• WORK ITEM:
Return each line in the records below that includes "обаждания".

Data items
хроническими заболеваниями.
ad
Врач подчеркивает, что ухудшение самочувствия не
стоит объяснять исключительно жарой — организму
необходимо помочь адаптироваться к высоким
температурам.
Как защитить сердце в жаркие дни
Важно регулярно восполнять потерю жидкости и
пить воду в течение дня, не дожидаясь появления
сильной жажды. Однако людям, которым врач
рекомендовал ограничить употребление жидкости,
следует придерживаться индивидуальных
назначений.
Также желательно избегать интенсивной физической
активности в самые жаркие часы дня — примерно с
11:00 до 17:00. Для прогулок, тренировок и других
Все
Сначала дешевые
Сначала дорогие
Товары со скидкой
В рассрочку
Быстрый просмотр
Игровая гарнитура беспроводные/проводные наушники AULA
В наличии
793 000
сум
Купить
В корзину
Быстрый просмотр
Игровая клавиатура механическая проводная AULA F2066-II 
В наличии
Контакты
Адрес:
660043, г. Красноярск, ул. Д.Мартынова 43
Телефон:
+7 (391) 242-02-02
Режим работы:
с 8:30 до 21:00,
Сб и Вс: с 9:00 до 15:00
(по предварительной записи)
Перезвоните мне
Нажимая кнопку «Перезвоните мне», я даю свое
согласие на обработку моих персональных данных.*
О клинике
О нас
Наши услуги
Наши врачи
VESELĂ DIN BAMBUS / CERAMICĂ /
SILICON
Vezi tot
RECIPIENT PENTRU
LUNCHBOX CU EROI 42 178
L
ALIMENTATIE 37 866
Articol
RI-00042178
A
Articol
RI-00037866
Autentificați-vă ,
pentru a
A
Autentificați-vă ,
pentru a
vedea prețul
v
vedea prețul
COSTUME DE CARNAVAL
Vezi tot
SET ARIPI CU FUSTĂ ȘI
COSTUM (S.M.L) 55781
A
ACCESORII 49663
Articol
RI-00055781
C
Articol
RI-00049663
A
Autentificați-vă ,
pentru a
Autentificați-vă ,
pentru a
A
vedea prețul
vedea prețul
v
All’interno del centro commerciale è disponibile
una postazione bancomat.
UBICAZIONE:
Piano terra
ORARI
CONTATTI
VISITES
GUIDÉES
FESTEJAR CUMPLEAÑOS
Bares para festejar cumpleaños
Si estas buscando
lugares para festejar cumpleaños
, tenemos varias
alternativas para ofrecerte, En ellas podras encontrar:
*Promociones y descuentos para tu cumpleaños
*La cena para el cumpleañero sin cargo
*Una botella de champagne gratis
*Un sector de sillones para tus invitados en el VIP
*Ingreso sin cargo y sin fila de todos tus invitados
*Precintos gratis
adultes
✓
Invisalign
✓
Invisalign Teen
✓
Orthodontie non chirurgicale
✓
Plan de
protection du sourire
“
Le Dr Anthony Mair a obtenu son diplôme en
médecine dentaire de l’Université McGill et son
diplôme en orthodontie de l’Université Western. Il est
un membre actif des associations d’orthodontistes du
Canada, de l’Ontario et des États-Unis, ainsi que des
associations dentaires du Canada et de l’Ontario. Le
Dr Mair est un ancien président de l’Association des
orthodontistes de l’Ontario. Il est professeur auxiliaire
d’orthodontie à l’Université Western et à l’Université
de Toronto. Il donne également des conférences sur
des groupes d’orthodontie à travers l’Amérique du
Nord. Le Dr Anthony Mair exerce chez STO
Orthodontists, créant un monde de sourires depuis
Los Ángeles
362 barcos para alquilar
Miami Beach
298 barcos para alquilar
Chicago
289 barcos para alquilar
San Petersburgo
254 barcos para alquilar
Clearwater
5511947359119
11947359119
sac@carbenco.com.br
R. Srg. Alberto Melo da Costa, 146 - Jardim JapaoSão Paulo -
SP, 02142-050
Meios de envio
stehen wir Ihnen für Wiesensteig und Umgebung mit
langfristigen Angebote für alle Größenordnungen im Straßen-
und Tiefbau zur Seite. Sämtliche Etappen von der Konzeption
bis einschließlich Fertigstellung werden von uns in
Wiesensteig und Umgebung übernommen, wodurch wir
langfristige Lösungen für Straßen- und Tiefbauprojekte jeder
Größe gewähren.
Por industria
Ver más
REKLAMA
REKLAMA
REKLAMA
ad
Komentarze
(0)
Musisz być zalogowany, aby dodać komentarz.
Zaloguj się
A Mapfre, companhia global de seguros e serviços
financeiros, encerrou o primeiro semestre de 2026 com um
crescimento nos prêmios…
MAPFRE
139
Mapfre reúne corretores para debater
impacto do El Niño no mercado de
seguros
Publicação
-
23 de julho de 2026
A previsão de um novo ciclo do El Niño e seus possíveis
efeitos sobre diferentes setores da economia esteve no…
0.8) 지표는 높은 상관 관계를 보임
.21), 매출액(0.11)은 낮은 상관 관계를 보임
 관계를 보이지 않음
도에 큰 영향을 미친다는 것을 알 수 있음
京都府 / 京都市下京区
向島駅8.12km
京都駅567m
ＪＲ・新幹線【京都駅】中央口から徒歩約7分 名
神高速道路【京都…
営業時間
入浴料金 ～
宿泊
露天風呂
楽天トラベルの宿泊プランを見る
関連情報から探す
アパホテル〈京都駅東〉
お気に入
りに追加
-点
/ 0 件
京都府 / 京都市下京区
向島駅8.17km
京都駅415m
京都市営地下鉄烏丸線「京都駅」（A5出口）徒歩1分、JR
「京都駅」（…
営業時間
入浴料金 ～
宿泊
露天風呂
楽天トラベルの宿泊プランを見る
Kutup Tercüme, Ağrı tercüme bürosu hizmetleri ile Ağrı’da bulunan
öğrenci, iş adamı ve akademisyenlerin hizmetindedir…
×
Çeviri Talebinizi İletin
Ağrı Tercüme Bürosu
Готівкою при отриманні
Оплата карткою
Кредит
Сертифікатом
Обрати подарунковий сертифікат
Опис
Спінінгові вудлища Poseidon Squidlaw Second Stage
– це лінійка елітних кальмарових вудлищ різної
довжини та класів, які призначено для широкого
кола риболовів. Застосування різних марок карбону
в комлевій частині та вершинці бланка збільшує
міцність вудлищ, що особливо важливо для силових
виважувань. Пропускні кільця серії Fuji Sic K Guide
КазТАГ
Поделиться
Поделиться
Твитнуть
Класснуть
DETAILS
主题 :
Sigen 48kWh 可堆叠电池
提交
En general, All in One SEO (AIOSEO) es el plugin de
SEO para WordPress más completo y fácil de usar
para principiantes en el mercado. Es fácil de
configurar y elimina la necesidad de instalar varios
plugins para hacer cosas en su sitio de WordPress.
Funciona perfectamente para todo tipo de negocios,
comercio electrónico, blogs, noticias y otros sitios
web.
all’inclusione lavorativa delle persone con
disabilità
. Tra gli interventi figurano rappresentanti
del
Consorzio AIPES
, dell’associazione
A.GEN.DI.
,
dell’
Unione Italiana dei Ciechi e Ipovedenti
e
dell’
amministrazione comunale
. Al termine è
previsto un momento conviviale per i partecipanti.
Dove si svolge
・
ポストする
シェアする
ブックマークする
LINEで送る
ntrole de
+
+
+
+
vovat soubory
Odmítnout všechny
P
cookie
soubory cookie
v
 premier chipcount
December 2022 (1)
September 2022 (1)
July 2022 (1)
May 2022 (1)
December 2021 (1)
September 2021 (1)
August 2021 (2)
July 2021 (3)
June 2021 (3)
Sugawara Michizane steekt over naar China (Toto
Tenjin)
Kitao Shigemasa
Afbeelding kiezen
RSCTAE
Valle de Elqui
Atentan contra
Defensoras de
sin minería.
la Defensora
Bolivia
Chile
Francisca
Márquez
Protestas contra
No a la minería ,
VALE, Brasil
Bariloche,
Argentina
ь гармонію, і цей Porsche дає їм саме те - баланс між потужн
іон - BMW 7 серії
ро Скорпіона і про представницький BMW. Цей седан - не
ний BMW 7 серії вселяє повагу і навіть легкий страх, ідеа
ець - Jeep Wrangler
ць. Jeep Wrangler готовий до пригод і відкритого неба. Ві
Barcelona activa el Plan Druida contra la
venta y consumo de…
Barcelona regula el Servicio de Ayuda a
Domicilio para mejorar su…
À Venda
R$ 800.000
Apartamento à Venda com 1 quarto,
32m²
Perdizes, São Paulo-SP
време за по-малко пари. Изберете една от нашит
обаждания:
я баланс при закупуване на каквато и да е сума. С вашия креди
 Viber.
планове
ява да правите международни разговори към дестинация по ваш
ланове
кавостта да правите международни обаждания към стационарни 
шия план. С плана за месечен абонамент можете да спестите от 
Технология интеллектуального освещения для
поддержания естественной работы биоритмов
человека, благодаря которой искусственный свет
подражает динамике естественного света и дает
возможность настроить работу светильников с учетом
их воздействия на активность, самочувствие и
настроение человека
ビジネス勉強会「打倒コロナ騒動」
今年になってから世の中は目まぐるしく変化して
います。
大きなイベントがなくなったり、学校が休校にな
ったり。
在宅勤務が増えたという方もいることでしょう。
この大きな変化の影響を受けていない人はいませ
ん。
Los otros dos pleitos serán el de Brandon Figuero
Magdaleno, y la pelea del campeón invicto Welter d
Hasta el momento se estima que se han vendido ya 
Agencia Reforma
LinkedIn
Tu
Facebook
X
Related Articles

• WRITTEN RESPONSE:
обаждания:
кавостта да правите международни обаждания към стационарни 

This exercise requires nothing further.